蘇清婉沒敢停,把趙麟的話當成毒藥。
她聽著夜尋的指揮,一鼓作氣爬上了頂端。
摸到了平整的地板,急忙大喊:“有人嗎?快下去救夜尋。”
喊了幾聲,沒人回應,眼前還是什么都看不見。
天黑了,也不至于這么黑呀!
就在這時,下面傳來夜尋的聲音。
“婉婉,向前走,一直走,你就會遇見我爸,讓他來救我。”
“好。”蘇清婉摸索著向前,哪知一腳踩上了一塊石頭,摔了一個大馬趴。
她沒覺得疼,爬起來繼續走。
地面全是爆炸后留下的破碎建筑物體,每一步都很艱難。
她走得很慢,也摸不到東西。
蘇清婉很擔心下面第二次爆炸,把夜尋給掩埋了。
急得一頭汗,奈何又走不快。
只能喊道:“有人嗎?”
喊了幾聲,沒人回應。
這才想起來,之前夜尋說下面要爆炸,叫所有人立馬撤出去了。
看來,她必須靠著自己走出園區,才能找到救兵。
蘇清婉現在甚至分不清方向。
她再傻也明白,她眼睛看不見了。
頭上的傷口陣陣發疼,想必是傷到頭了。
可能腦部受傷后的血腫壓迫了視覺中樞中樞神經,導致這種情況。
但是她現在根本顧不得自己的情況。
下面不止是有夜尋,還有凰弟,還有很多隊友。
她必須憑著自己的直覺走出去。
就在這時,她突然感覺身后有人。
蘇清婉本能地回頭對著來人就是一胳膊肘。
“是我。”陳芙蓉后退避開了蘇清婉的攻擊。
“你也出來了?”蘇清婉松了一口氣,她還以為她也壓在里面了。
“嗯,你跟我來。

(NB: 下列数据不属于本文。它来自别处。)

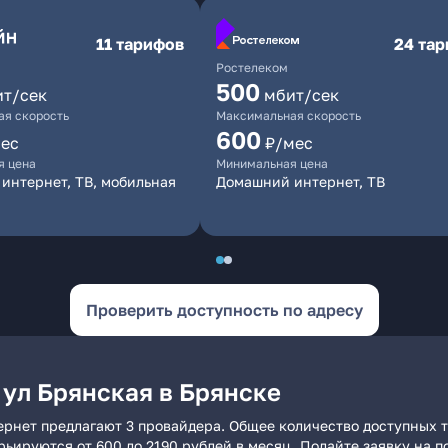
11 тарифов
24 та
Ростелеком
500
ит/сек
мбит/сек
я скорость
Максимальная скорость
600
ес
₽/мес
я цена
Минимальная цена
интернет, ТВ, мобильная
Домашний интернет, ТВ
Проверить доступность по адресу
 ул Брянская в Брянске
ернет предлагают 3 провайдера. Общее количество доступных т
арьируются от 600 до 2190 рублей в месяц. Подайте заявку на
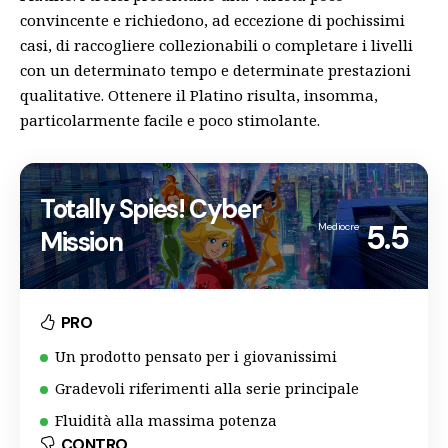
convincente e richiedono, ad eccezione di pochissimi
casi, di raccogliere collezionabili o completare i livelli
con un determinato tempo e determinate prestazioni
qualitative. Ottenere il Platino risulta, insomma,
particolarmente facile e poco stimolante.
Totally Spies! Cyber
5.5
Mediocre
Mission
PRO
Un prodotto pensato per i giovanissimi
Gradevoli riferimenti alla serie principale
Fluidità alla massima potenza
CONTRO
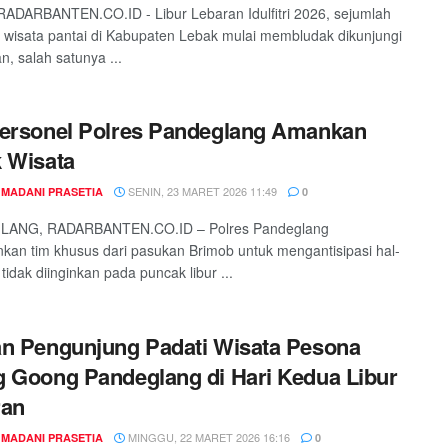
ADARBANTEN.CO.ID - Libur Lebaran Idulfitri 2026, sejumlah
i wisata pantai di Kabupaten Lebak mulai membludak dikunjungi
n, salah satunya ...
ersonel Polres Pandeglang Amankan
 Wisata
SENIN, 23 MARET 2026 11:49
 MADANI PRASETIA
0
ANG, RADARBANTEN.CO.ID – Polres Pandeglang
kan tim khusus dari pasukan Brimob untuk mengantisipasi hal-
tidak diinginkan pada puncak libur ...
n Pengunjung Padati Wisata Pesona
 Goong Pandeglang di Hari Kedua Libur
ran
MINGGU, 22 MARET 2026 16:16
 MADANI PRASETIA
0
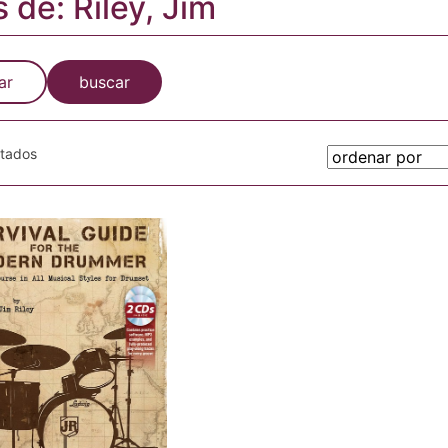
s de: Riley, Jim
ar
buscar
otados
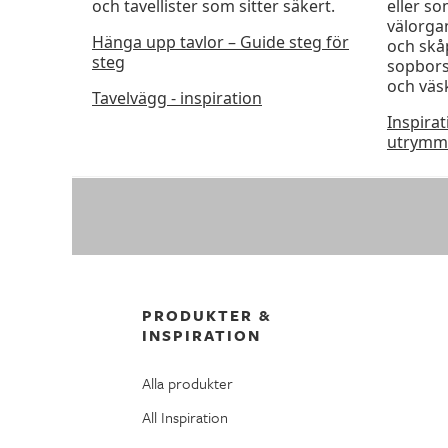
och tavellister som sitter säkert.
eller so
välorga
Hänga upp tavlor – Guide steg för
och skå
steg
sopbors
och väs
Tavelvägg - inspiration
Inspira
utrymm
PRODUKTER &
INSPIRATION
Alla produkter
All Inspiration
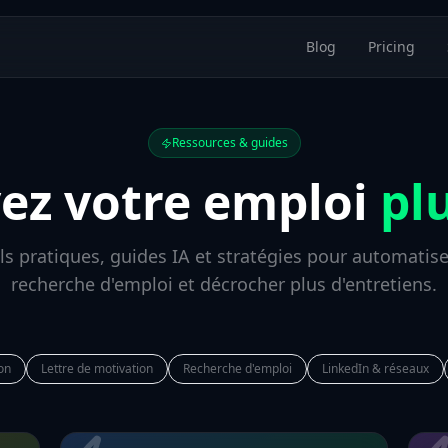
Blog
Pricing
Ressources & guides
ez votre emploi
plu
ls pratiques, guides IA et stratégies pour automatise
recherche d'emploi et décrocher plus d'entretiens.
on
Lettre de motivation
Recherche d'emploi
LinkedIn & réseaux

”陳芙蓉抓住蘇清婉的手,帶著她往園區外面跑。
不要命地跑。
蘇清婉腦袋受了傷,這樣高速跑動,頭痛欲裂。
她忍著,沒吭聲。
也不知道跑了多久,她的腿酸了,快要跟不上陳芙蓉的腳步了。
陳芙蓉明明也受了傷,跑得比她還要快。
她不能拖陳芙蓉的后腿,她絕對不是弱者,不是一直被照顧的那一方,她可以的……
蘇清婉咬著牙,不要命地跑……
片刻,她聽見很多人說話,尚未來得及聽清他們說什么?
就聽見陳芙蓉大喊:“所有人快跑,地下室的炸彈要爆炸……”
陳芙蓉的話尚未說完,一聲巨響沖破云霄。
蘇清婉腳下的地板劇烈地跳動了一下。
她便被陳芙蓉撲倒在地,不斷地滾動。
爆炸聲像是鞭炮一樣源源不斷,震耳欲聾。
蘇清婉耳膜都被巨大的爆炸聲音給震痛了。
本就受傷的腦袋再一次撞擊,嗡嗡作響。
蘇清婉身上全是爆炸碎片打出來的傷,她已經感覺不到痛了。
地板隨著爆炸聲不斷地震動,大大小小的炸彈爆炸維持了好幾分鐘才停下。
周圍慘叫一片。
蘇清婉聽見陳芙蓉再喊她,“蘇清婉……醒醒。”
蘇清婉醒著的,但是說不出話。
陳芙蓉的聲音仿佛在天邊,那么的不真實。
“蘇清婉。”
陳芙蓉焦急地喊她,給她做心肺復蘇。
蘇清婉挨了兩耳光,大腦才清醒一點,勉強能控制身體。
“我沒死。”
蘇清婉虛弱地爬起來,坐在地面,環顧四周,還是什么都看不見。
她一把抓住陳芙蓉的手腕,“夜尋呢?什么地方爆炸了?”
她們在的地方,好好的,地板也沒塌陷,證明不是整個小區爆炸的。
陳芙蓉沒回答,不好的預感在蘇清婉心頭縈繞。
“快告訴我,到底發生什么事情了?”
陳芙蓉道:“整個園區都被炸塌了,房屋和地板全部陷下去倒塌了,園區地下室被淹沒,倒塌的建筑,阻擋了爆炸的傳開,所以,小區其他地方沒事……”
剎那間,蘇清婉腦子不能思考,一片空白。
人在大喜大悲面前是哭不出來的,哭得撕心裂肺的,那是還不夠傷心。
陳芙蓉也癱軟在蘇清婉身旁。
“你爬出來后,他們讓我上來,帶你出來。趙麟說,只給我五分鐘時間,跑不出去,就一起炸死。”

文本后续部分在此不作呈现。